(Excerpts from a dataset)
..........

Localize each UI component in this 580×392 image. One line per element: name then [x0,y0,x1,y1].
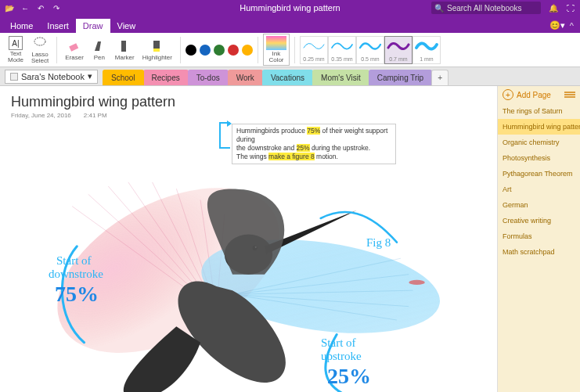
tool-highlighter[interactable]: Highlighter [139,38,175,61]
color-swatch[interactable] [242,45,253,56]
page-list-item[interactable]: Hummingbird wing pattern [498,119,580,135]
thickness-option[interactable]: 0.35 mm [328,36,356,64]
color-swatch[interactable] [214,45,225,56]
add-section-button[interactable]: + [431,70,449,85]
add-page-label: Add Page [517,91,551,99]
notebook-name: Sara's Notebook [21,72,85,81]
thickness-options: 0.25 mm0.35 mm0.5 mm0.7 mm1 mm [300,36,441,64]
svg-rect-5 [153,49,160,52]
open-icon[interactable]: 📂 [5,3,14,13]
color-swatch[interactable] [186,45,196,56]
ink-up-label: Start of [321,336,356,350]
svg-marker-2 [95,41,101,51]
chevron-down-icon: ▾ [88,71,92,81]
svg-rect-1 [69,43,78,52]
section-tab[interactable]: Work [228,70,263,85]
text-mode-icon: A| [9,36,23,50]
tab-view[interactable]: View [110,19,143,33]
ink-down-label2: downstroke [49,268,103,281]
tab-draw[interactable]: Draw [76,19,110,33]
section-tab[interactable]: Recipes [143,70,189,85]
share-icon[interactable]: 😊▾ [549,20,565,31]
search-box[interactable]: 🔍 Search All Notebooks [431,2,541,14]
ink-color-icon [266,36,286,50]
tool-marker[interactable]: Marker [112,38,138,61]
ink-down-pct: 75% [55,282,99,307]
svg-point-0 [34,38,45,45]
svg-rect-3 [121,41,126,52]
ink-up-pct: 25% [327,364,371,389]
page-list-item[interactable]: Art [498,182,580,197]
notebook-row: Sara's Notebook ▾ SchoolRecipesTo-dosWor… [0,67,580,86]
menu-tab-row: Home Insert Draw View 😊▾ ^ [0,16,580,33]
thickness-option[interactable]: 0.25 mm [300,36,328,64]
tool-lasso[interactable]: Lasso Select [28,35,52,64]
list-view-icon[interactable] [564,92,575,98]
color-swatch[interactable] [228,45,239,56]
ink-up-label2: upstroke [321,350,362,363]
page-list-item[interactable]: German [498,197,580,213]
svg-point-24 [409,280,424,285]
thickness-option[interactable]: 0.7 mm [384,36,412,64]
notebook-selector[interactable]: Sara's Notebook ▾ [5,70,98,84]
svg-rect-4 [153,41,160,49]
ink-fig8: Fig 8 [366,236,391,250]
redo-icon[interactable]: ↷ [52,3,61,13]
back-icon[interactable]: ← [20,3,30,13]
fullscreen-icon[interactable]: ⛶ [566,3,575,13]
separator [56,37,57,63]
page-list-item[interactable]: Organic chemistry [498,135,580,150]
color-swatch[interactable] [200,45,211,56]
search-placeholder: Search All Notebooks [447,4,522,13]
page-list-item[interactable]: Math scratchpad [498,244,580,260]
window-title: Hummingbird wing pattern [240,3,340,13]
separator [180,37,181,63]
pen-icon [92,38,107,54]
page-list-item[interactable]: Pythagorean Theorem [498,166,580,182]
page-list-item[interactable]: Formulas [498,228,580,244]
search-icon: 🔍 [434,4,444,13]
pages-list: The rings of SaturnHummingbird wing patt… [498,103,580,260]
section-tab[interactable]: Vacations [262,70,313,85]
eraser-icon [67,38,82,54]
thickness-option[interactable]: 0.5 mm [356,36,384,64]
section-tab[interactable]: Mom's Visit [312,70,369,85]
ink-down-label: Start of [56,254,92,268]
tab-home[interactable]: Home [3,19,40,33]
tool-eraser[interactable]: Eraser [62,38,87,61]
tool-ink-color[interactable]: Ink Color [263,34,290,66]
plus-icon: + [503,89,513,100]
separator [294,37,295,63]
tool-text-mode[interactable]: A| Text Mode [5,36,27,63]
tool-pen[interactable]: Pen [88,38,110,61]
section-tab[interactable]: School [103,70,144,85]
add-page-row[interactable]: + Add Page [498,86,580,103]
undo-icon[interactable]: ↶ [36,3,45,13]
page-list-item[interactable]: The rings of Saturn [498,103,580,119]
color-swatches [186,45,253,56]
tab-insert[interactable]: Insert [40,19,76,33]
main-area: Hummingbird wing pattern Friday, June 24… [0,86,580,392]
ribbon-draw: A| Text Mode Lasso Select Eraser Pen Mar… [0,33,580,67]
page-list-panel: + Add Page The rings of SaturnHummingbir… [497,86,580,392]
page-list-item[interactable]: Creative writing [498,213,580,228]
notebook-icon [10,73,18,81]
lasso-icon [32,35,48,51]
marker-icon [117,38,132,54]
thickness-option[interactable]: 1 mm [412,36,441,64]
highlighter-icon [150,38,165,54]
help-icon[interactable]: ^ [570,21,574,31]
separator [258,37,258,63]
notifications-icon[interactable]: 🔔 [549,3,558,13]
section-tab[interactable]: To-dos [188,70,229,85]
title-bar: 📂 ← ↶ ↷ Hummingbird wing pattern 🔍 Searc… [0,0,580,16]
hummingbird-drawing [0,86,497,392]
page-canvas[interactable]: Hummingbird wing pattern Friday, June 24… [0,86,497,392]
section-tabs: SchoolRecipesTo-dosWorkVacationsMom's Vi… [103,67,448,85]
page-list-item[interactable]: Photosynthesis [498,150,580,166]
section-tab[interactable]: Camping Trip [369,70,432,85]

..........

Exercise
What is needed is an exact copy of every entry, with the pictures removed.

Written answer
Localize each UI component in this 580×392 image. One line per element: name then [x0,y0,x1,y1].
tool-highlighter[interactable]: Highlighter [139,38,175,61]
color-swatch[interactable] [242,45,253,56]
page-list-item[interactable]: Hummingbird wing pattern [498,119,580,135]
thickness-option[interactable]: 0.35 mm [328,36,356,64]
color-swatch[interactable] [214,45,225,56]
add-section-button[interactable]: + [431,70,449,85]
add-page-label: Add Page [517,91,551,99]
notebook-name: Sara's Notebook [21,72,85,81]
thickness-options: 0.25 mm0.35 mm0.5 mm0.7 mm1 mm [300,36,441,64]
svg-rect-5 [153,49,160,52]
open-icon[interactable]: 📂 [5,3,14,13]
color-swatch[interactable] [186,45,196,56]
ink-up-label: Start of [321,336,356,350]
svg-marker-2 [95,41,101,51]
chevron-down-icon: ▾ [88,71,92,81]
svg-rect-1 [69,43,78,52]
section-tab[interactable]: Work [228,70,263,85]
text-mode-icon: A| [9,36,23,50]
tab-view[interactable]: View [110,19,143,33]
ink-down-label2: downstroke [49,268,103,281]
tab-draw[interactable]: Draw [76,19,110,33]
section-tab[interactable]: Recipes [143,70,189,85]
share-icon[interactable]: 😊▾ [549,20,565,31]
search-box[interactable]: 🔍 Search All Notebooks [431,2,541,14]
ink-color-icon [266,36,286,50]
tool-marker[interactable]: Marker [112,38,138,61]
ink-down-pct: 75% [55,282,99,307]
svg-point-0 [34,38,45,45]
svg-rect-3 [121,41,126,52]
ink-up-pct: 25% [327,364,371,389]
page-list-item[interactable]: Art [498,182,580,197]
notebook-row: Sara's Notebook ▾ SchoolRecipesTo-dosWor… [0,67,580,86]
menu-tab-row: Home Insert Draw View 😊▾ ^ [0,16,580,33]
thickness-option[interactable]: 0.25 mm [300,36,328,64]
tool-lasso[interactable]: Lasso Select [28,35,52,64]
list-view-icon[interactable] [564,92,575,98]
color-swatch[interactable] [228,45,239,56]
ink-up-label2: upstroke [321,350,362,363]
page-list-item[interactable]: German [498,197,580,213]
svg-point-24 [409,280,424,285]
thickness-option[interactable]: 0.7 mm [384,36,412,64]
notebook-selector[interactable]: Sara's Notebook ▾ [5,70,98,84]
svg-rect-4 [153,41,160,49]
ink-fig8: Fig 8 [366,236,391,250]
redo-icon[interactable]: ↷ [52,3,61,13]
back-icon[interactable]: ← [20,3,30,13]
fullscreen-icon[interactable]: ⛶ [566,3,575,13]
separator [56,37,57,63]
page-list-item[interactable]: Organic chemistry [498,135,580,150]
color-swatch[interactable] [200,45,211,56]
search-placeholder: Search All Notebooks [447,4,522,13]
page-list-item[interactable]: Math scratchpad [498,244,580,260]
window-title: Hummingbird wing pattern [240,3,340,13]
separator [180,37,181,63]
pen-icon [92,38,107,54]
page-list-item[interactable]: Pythagorean Theorem [498,166,580,182]
page-list-item[interactable]: Formulas [498,228,580,244]
search-icon: 🔍 [434,4,444,13]
pages-list: The rings of SaturnHummingbird wing patt… [498,103,580,260]
section-tab[interactable]: Vacations [262,70,313,85]
eraser-icon [67,38,82,54]
thickness-option[interactable]: 0.5 mm [356,36,384,64]
section-tab[interactable]: Mom's Visit [312,70,369,85]
ink-down-label: Start of [56,254,92,268]
tab-home[interactable]: Home [3,19,40,33]
tool-eraser[interactable]: Eraser [62,38,87,61]
tool-ink-color[interactable]: Ink Color [263,34,290,66]
plus-icon: + [503,89,513,100]
separator [294,37,295,63]
tool-text-mode[interactable]: A| Text Mode [5,36,27,63]
tool-pen[interactable]: Pen [88,38,110,61]
section-tab[interactable]: School [103,70,144,85]
add-page-row[interactable]: + Add Page [498,86,580,103]
undo-icon[interactable]: ↶ [36,3,45,13]
page-list-item[interactable]: The rings of Saturn [498,103,580,119]
color-swatches [186,45,253,56]
tab-insert[interactable]: Insert [40,19,76,33]
main-area: Hummingbird wing pattern Friday, June 24… [0,86,580,392]
ribbon-draw: A| Text Mode Lasso Select Eraser Pen Mar… [0,33,580,67]
page-list-panel: + Add Page The rings of SaturnHummingbir… [497,86,580,392]
page-list-item[interactable]: Creative writing [498,213,580,228]
notebook-icon [10,73,18,81]
lasso-icon [32,35,48,51]
marker-icon [117,38,132,54]
thickness-option[interactable]: 1 mm [412,36,441,64]
highlighter-icon [150,38,165,54]
help-icon[interactable]: ^ [570,21,574,31]
separator [258,37,258,63]
notifications-icon[interactable]: 🔔 [549,3,558,13]
section-tab[interactable]: To-dos [188,70,229,85]
title-bar: 📂 ← ↶ ↷ Hummingbird wing pattern 🔍 Searc… [0,0,580,16]
hummingbird-drawing [0,86,497,392]
page-canvas[interactable]: Hummingbird wing pattern Friday, June 24… [0,86,497,392]
section-tabs: SchoolRecipesTo-dosWorkVacationsMom's Vi… [103,67,448,85]
page-list-item[interactable]: Photosynthesis [498,150,580,166]
section-tab[interactable]: Camping Trip [369,70,432,85]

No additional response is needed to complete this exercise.